Tuttavia, è importante notare alcune cose. L’affermazione precedente è vera se e solo se sappiamo com’è la curva della domanda, e se c’è un limite. Allora, un dato tasso di interesse è rappresentato perfettamente da Q. Ma:
- D non è noto con precisione. E si sposta. Inoltre, si sposta per motivi che non hanno niente a che fare con i tassi di interesse: ad esempio, aspettative su opportunità di affari, o disponibilità di lavoro.
- In più, D è rappresentato contro tassi reali, mentre la Fed fissa i tassi nominali. Quindi sale e scende in base al tasso di inflazione previsto.
- Inoltre, il limite non è rigido. A qualunque tasso in cui il limite fosse vincolante, il desiderio delle banche di prestare (livello della curva S) supererebbe la domanda di prestiti (della quantità del segmento ?? nel grafico sopra). Il tasso di interesse a breve termine influisce sul costo per le banche di quel prestito, ma ci aspetteremmo una concorrenza fra le banche. E questo dovrebbe manifestarsi in pratiche di prestito più aggressive.
Nel secondo grafico, la Fed controlla direttamente la quantità di riserve e quindi di prestiti. Quindi questi problemi non li abbiamo visti.

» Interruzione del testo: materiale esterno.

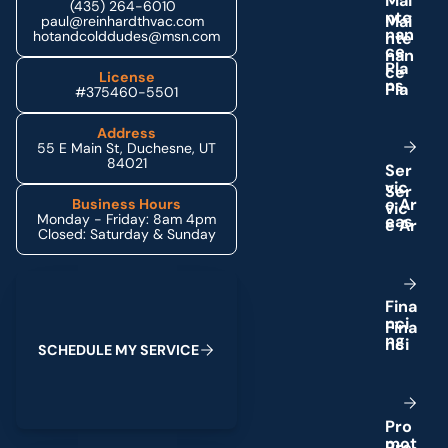
M
a
i
(435) 264-6010
n
t
e
paul@reinhardthvac.com
n
a
n
hotandcolddudes@msn.com
c
e
P
l
a
License
n
s
#375460-5501
Address
55 E Main St, Duchesne, UT
84021
S
e
r
v
i
c
e
A
r
Business Hours
Monday - Friday: 8am 4pm
e
a
s
Closed: Saturday & Sunday
Schedule My Service
F
i
n
a
n
c
i
n
g
S
C
H
E
D
U
L
E
M
Y
S
E
R
V
I
C
E
P
r
o
m
o
t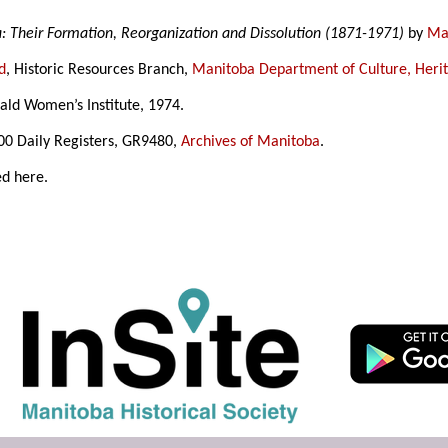
a: Their Formation, Reorganization and Dissolution (1871-1971)
by
Mar
d
, Historic Resources Branch,
Manitoba Department of Culture, Heri
ld Women’s Institute, 1974.
500 Daily Registers, GR9480,
Archives of Manitoba
.
ed here.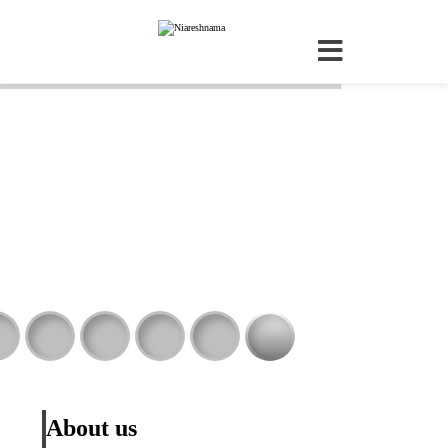
About us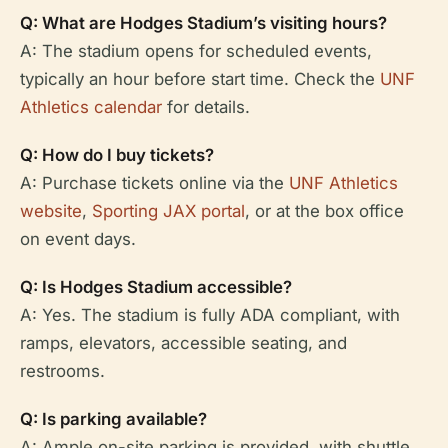
Q: What are Hodges Stadium’s visiting hours?
A: The stadium opens for scheduled events,
typically an hour before start time. Check the
UNF
Athletics calendar
for details.
Q: How do I buy tickets?
A: Purchase tickets online via the
UNF Athletics
website
,
Sporting JAX portal
, or at the box office
on event days.
Q: Is Hodges Stadium accessible?
A: Yes. The stadium is fully ADA compliant, with
ramps, elevators, accessible seating, and
restrooms.
Q: Is parking available?
A: Ample on-site parking is provided, with shuttle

Ora, c’è un vantaggio nel fissare i tassi di interesse piuttosto che la quantità disponibile di riserve come modo per ridurre l’attività di prestito. Solo il settore bancario è soggetto a vincoli di riserva. Se esiste un’adeguata rete di prestiti non bancari, fissare i tassi di interesse per controllare la domanda di prestiti influirà anche sui prestatori non bancari, mentre il vincolo di riserva non lo farà. Quindi è in qualche modo “più equo” per le banche. Ma questo significa solo che anche i prestatori non bancari saranno in competizione per soddisfare la ridotta domanda di prestiti, e il settore dei prestiti non bancari è regolamentato meno vigorosamente rispetto al settore bancario. Mi sembra che non dovremmo incoraggiare pratiche di prestito più aggressive da parte di prestatori non regolamentati, ma io che ne so? Le banche non mi stanno facendo pressioni per garantire parità di condizioni con chi non è regolamentato.
Spero che questo aiuti a chiarire quanto ho detto. Penso che l’ultimo grafico qui sopra sarebbe una bella domanda d’esame per un corso di economia, ma un pessimo modo di gestire una banca centrale. La realtà non è così facilmente schematizzabile.